Invalid account … error message

While submitting a job you receive an error message like

sbatch: error: Batch job submission failed: Invalid account or account/partition combination specified

Most probably your account is missing from SLURM database, to check it out run

$ sacctmgr show user $USER
      User   Def Acct     Admin
---------- ---------- ---------
  YOUR_LOGIN     YOUR_DEPART      None

That should return your login and associated department/school. If empty, please contact your local support team member and ask to add your account to SLURM db.

How can I find out the remaining runtime of my job/allocation

You can find out the remaining time of any job that is running with

squeue -h -j  -o %L

Inside a job script or sinteractive session you can use the environment variable SLURM_JOB_ID to refer to the current job ID.

Disk quota exceeded error

Main article: `Triton Quotas <quotas>`* *and

space exceeded but I have plenty of space

Everyone should have a group quota, but no user quota. All files need to be in a proper group (either a shared group with quota, or your “user private group”). First of all, use the ‘quota’ command to make sure that neither disk space nor number of files are exceeded. Also, make sure that you use $WRKDIR for data and not $HOME. If you actually need more quota, ask us.

Solution: add to your main directory and all your subdirectories to the right group, and make sure all directories have the group s-bit set, (SETGID bit, see man chmod). This means “any files created within this directory get the directory’s group”. Since your default group is “domain users” which has no quota, if the s-bit is not set, you get an immediate quota exceeded by default.

# Fix everything
#  (only for $WRKDIR or group directories, still in testing):
/share/apps/bin/quotafix -sg --fix /path/to/dir/

# Manual fixing:
# Fix sticky bit:
lfs find $WRKDIR -type d --print0 | xargs -0 chmod g+s
# Fix group:
lfs find /path/to/dir  ! --group $GROUP -print0 | xargs -0 chgrp $GROUP

Why this happens: $WRKDIR directory is owned by the user and user’s group that has the same name and GID as UID. Quota is set per group, not per user. That is how it was implemented since 2011 when we got Lustre in use. Since spring 2015 Triton is using Aalto AD for the authentication which sets everyone a default group ID to ‘domain users’. If you copy anything to $WRKDIR/subdirectory that has no +s bit you copy as a ‘domain users’ member and file system refuses to do so due to no quota available. If g+s bit is set, all your directories/files copied/created will get the directory’s group ownership instead of that default group ‘domain users’. There can be very confusing interactions between this and user/shared directories.
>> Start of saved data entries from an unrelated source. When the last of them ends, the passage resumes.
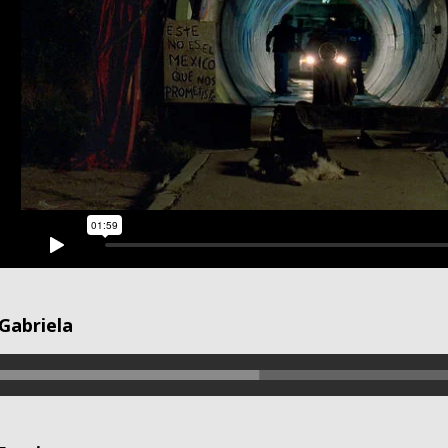
Gabriela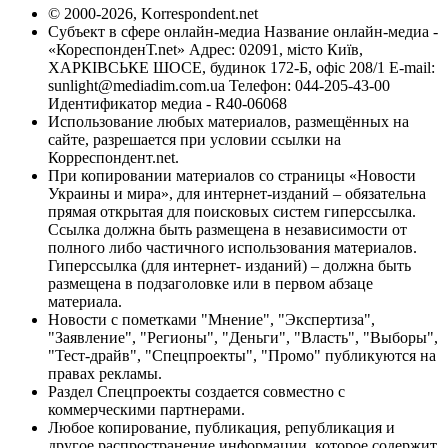
© 2000-2026, Korrespondent.net
Субъект в сфере онлайн-медиа Название онлайн-медиа -
«КореспонденТ.net» Адрес: 02091, місто Київ,
ХАРКІВСЬКЕ ШОСЕ, будинок 172-Б, офіс 208/1 E-mail:
sunlight@mediadim.com.ua
Телефон: 044-205-43-00
Идентификатор медиа - R40-06068
Использование любых материалов, размещённых на
сайте, разрешается при условии ссылки на
Корреспондент.net.
При копировании материалов со страницы «Новости
Украины и мира», для интернет-изданий – обязательна
прямая открытая для поисковых систем гиперссылка.
Ссылка должна быть размещена в независимости от
полного либо частичного использования материалов.
Гиперссылка (для интернет- изданий) – должна быть
размещена в подзаголовке или в первом абзаце
материала.
Новости с пометками "Мнение", "Экспертиза",
"Заявление", "Регионы", "Деньги", "Власть", "Выборы",
"Тест-драйв", "Спецпроекты", "Промо" публикуются на
правах рекламы.
Раздел Спецпроекты создается совместно с
коммерческими партнерами.
Любое копирование, публикация, републикация и
другое распространение информации, которое содержит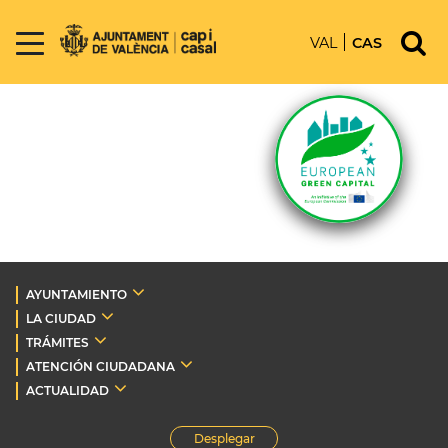
VAL
CAS
AYUNTAMIENTO
LA CIUDAD
TRÁMITES
ATENCIÓN CIUDADANA
ACTUALIDAD
Desplegar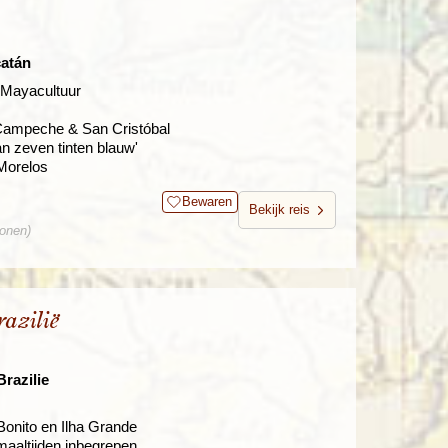
catán
 Mayacultuur
Campeche & San Cristóbal
n zeven tinten blauw'
 Morelos
Bewaren
Bekijk reis
sonen)
azilië
razilie
Bonito en Ilha Grande
maaltijden inbegrepen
While copying to $WRKDIR with rsync or cp I’m getting ‘Disk quota exceeded’ error, though my quota is fine.

It is related to the above mentioned issue, something like rsync -a … or cp -p … are trying to save original group ownership attribute, which will not work. Try this instead:

## mainly one should avoid -g (as well as -a) that preserves group attributes
$ rsync -urlptDxv --chmod=Dg+s somefile triton.aalto.fi:/path/to/work/directory

## avoid '-p' with cp, or if you want to keep timestapms, mode etc, then use '--preserve='
$ cp -r --preserve=mode,timestamps  somefile /path/to/mounted/triton/work/directory

Can I change zsh to bash?

Yes. Change shell to your Aalto account and re-login to Triton to get your newly changed shell to work. For Aalto account changes one can login to kosh.aalto.fi, run kinit first and then run chsh, then type /bin/bash. To find out what is your current shell, run echo $SHELL

For the record: your default shell is not set by Triton environment but by your Aalto account.

Job fails due to missed module environment variables.
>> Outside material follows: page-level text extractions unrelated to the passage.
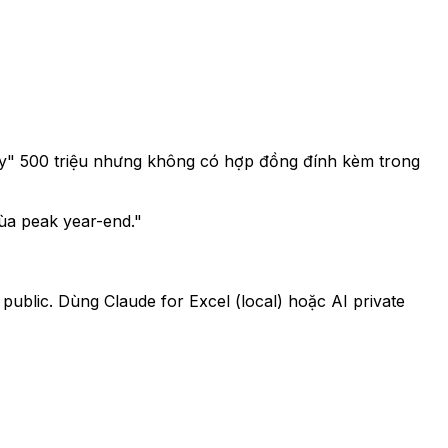
ency" 500 triệu nhưng không có hợp đồng đính kèm trong
ùa peak year-end."
public. Dùng Claude for Excel (local) hoặc AI private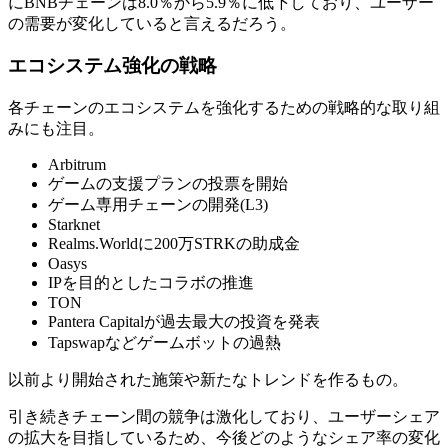
にBNBチェーンは8.0％から5.9％に低下しており、ユーザー
の需要が変化していると言えるだろう。
エコシステム強化の戦略
各チェーンのエコシステムを強化するための戦略的な取り組
みにも注目。
Arbitrum
ゲームの支援プランの投票を開始
ゲーム専用チェーンの開発(L3)
Starknet
Realms.Worldに200万STRKの助成金
Oasys
IPを目的としたコラボの推進
TON
Pantera Capitalが過去最大の投資を発表
Tapswapなどゲームボットの過熱
以前より開始された施策や新たなトレンドを作るもの。
引き続きチェーン間の競争は激化しており、ユーザーシェア
の拡大を目指しているため、今後どのようなシェア率の変化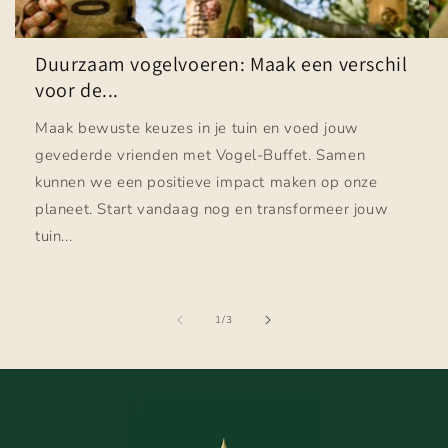
Duurzaam vogelvoeren: Maak een verschil
voor de...
Maak bewuste keuzes in je tuin en voed jouw
gevederde vrienden met Vogel-Buffet. Samen
kunnen we een positieve impact maken op onze
planeet. Start vandaag nog en transformeer jouw
tuin...
van
1
/
3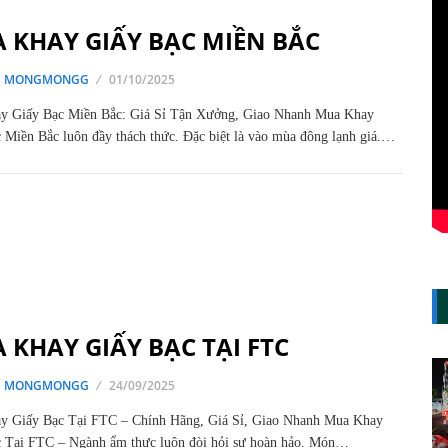
 KHAY GIẤY BẠC MIỀN BẮC
G MONGMONGG
01/10/2025
y Giấy Bạc Miền Bắc: Giá Sỉ Tận Xưởng, Giao Nhanh Mua Khay
 Miền Bắc luôn đầy thách thức. Đặc biệt là vào mùa đông lạnh giá.…
 KHAY GIẤY BẠC TẠI FTC
G MONGMONGG
24/09/2025
y Giấy Bạc Tại FTC – Chính Hãng, Giá Sỉ, Giao Nhanh Mua Khay
 Tại FTC – Ngành ẩm thực luôn đòi hỏi sự hoàn hảo. Món…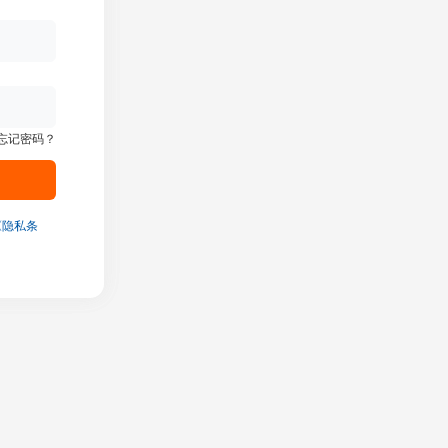
忘记密码？
《隐私条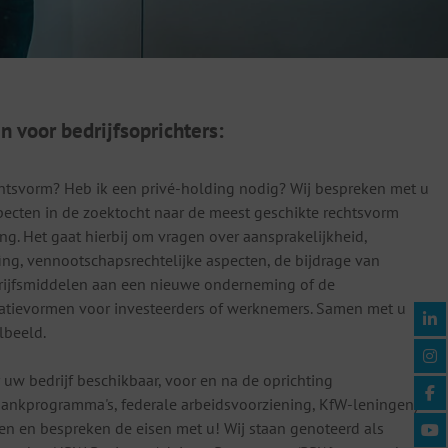
 voor bedrijfsoprichters:
echtsvorm? Heb ik een privé-holding nodig? Wij bespreken met u
aspecten in de zoektocht naar de meest geschikte rechtsvorm
. Het gaat hierbij om vragen over aansprakelijkheid,
fing, vennootschapsrechtelijke aspecten, de bijdrage van
drijfsmiddelen aan een nieuwe onderneming of de
atievormen voor investeerders of werknemers. Samen met u
lbeeld.
r uw bedrijf beschikbaar, voor en na de oprichting
ankprogramma's, federale arbeidsvoorziening, KfW-leningen)?
n en bespreken de eisen met u! Wij staan genoteerd als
You have included ‘module load module/name’ but job still fails due to missing shared libraries or that it can not find some binary etc. That is a known ZSH related issue. In your sbatch script please use -l option (aka --login) which forces bash to read all the initialization files at /etc/profile.

#!/bin/bash -l
...

Alternatively, one can change shell from ZSH to BASH to avoid this hacks, see the post above.

There seems to be running a lot of jobs in the short queue that has gone for longer than 4 hours. Should that be possible?

SLURM kills jobs based on the partition’s TimeLimit + OverTimeLimit parameter. The later in our case is 60 minutes. If for instance queue time limit is 4 hours, SLURM will allow to run on it 4 hours, plus 1 hour, thus no longer than 5 hours. Though OverTimeLimit may vary, don’t rely on it. Partition’s (aka queue’s) TimeLimit is the one that end user should take into account when submit his/her job. Time limits per partiton one can check with slurm p command.

For setting up exact time frame after which you want your job to be killed anyway, set --time parameter when submitting the job. When the time limit is reached, each task in each job step is sent SIGTERM followed by SIGKILL. If you run a parallel job, set --time with srun as well. See ‘man srun' and ‘man sbatch’ for details.

#SBATCH --time=1:00:00
...

srun --time=1:00:00 ...

How can I print my text file to a local department printer?

We don’t have local department printers configured anywhere on Triton. But one can use SSH magic to send a file or command output to a remote printer. Run from your local workstation, insert the target printer name:

... printing text file
$ ssh [email protected] "cat file.txt" | enscript -P printer_name
... printing a PostScript file
$ ssh [email protected] "cat file.ps" | lp -d printer_name -
... printing a man page
$ ssh [email protected] "man -t sbatch" | lp -d printer_name -

How can I access my Triton files from outside?

If your workstatios has no NFS mounts from Triton (ICS and BECS have, consult with your local admins for exact paths), you may always use SSH. Either copy your files from triton to a local directory on your workstation, like

$ scp -pr [email protected]:/triton/path/to/dir .

or use SSHFS – filesystem client based on SSH. Most Linux workstations have it installed by default, if not, install it or ask your local IT support to do it for you. For setting up your SSHFS mount from your local workstation: create a local directory and mount remote directory with sshfs

$ mkdir /LOCALDIR/triton
$ sshfs [email protected]:/triton/PATH/TO/DIR /LOCALDIR/triton

Replace user1 with your real username and /LOCALDIR with a real directory on your local drive. After successful mount, use you /LOCALDIR/triton directory as it would be local. To unmount it, run fusermount -u /LOCALDIR/triton .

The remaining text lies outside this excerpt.